The whole model is loaded into memory per language and cached. At this scale, this is perfect; single digit milliseconds for the queries (I know, could be much faster, but for a serverless database, I’m happy).

The dataset is small. The app is private. The input text is tiny. There are no runtime model calls, no embeddings service, and no network dependency just to decide whether coffee should become ☕.

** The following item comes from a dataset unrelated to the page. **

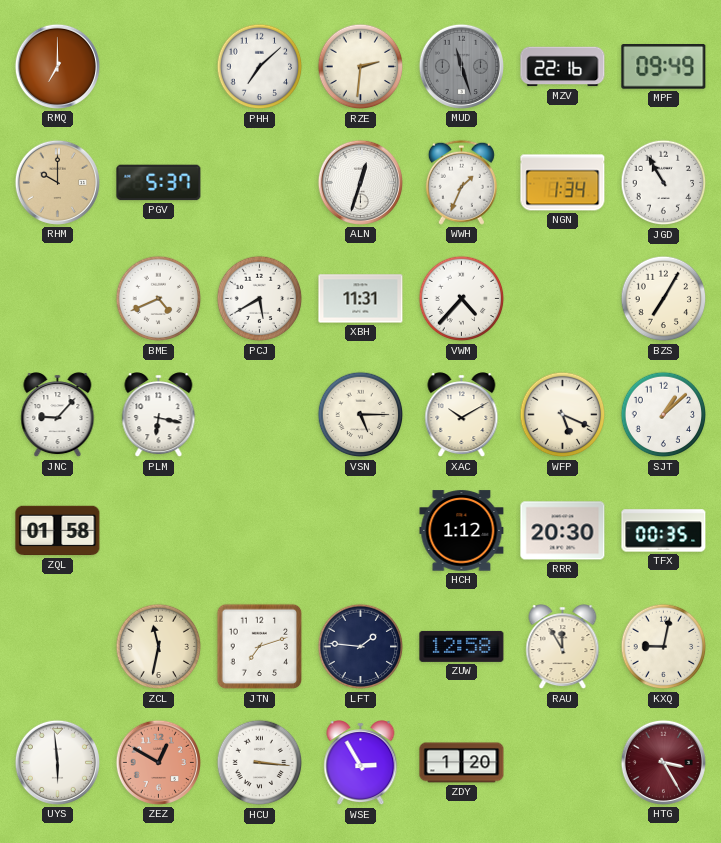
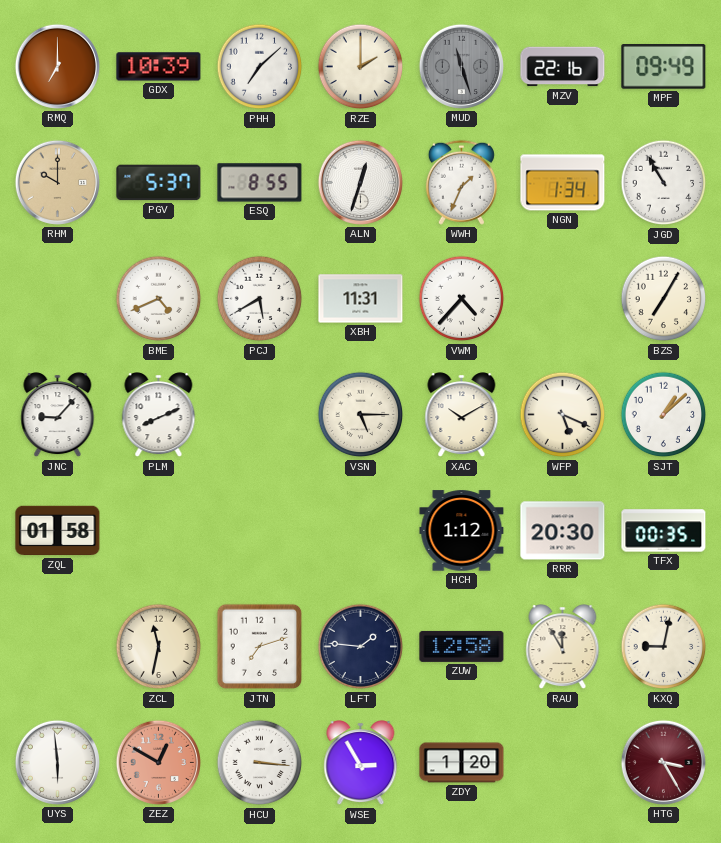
GDX: none -> 10:39
RZE: 2:31 -> 2:00
ESQ: none -> 8:55
PLM: 6:17 -> 8:11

That is the part I like most about this feature. I started with the more “AI” solution, found that it was not the right fit, and ended up using AI offline to create a small deterministic dataset.

The last few months of using the lists app were great. I really like having the visual signal of emojis on all lists, it makes them much easier to scan. My main takeaway from this little project was that leveraging small open source LMs to generate useful, “domain-specific” text data can yield good products.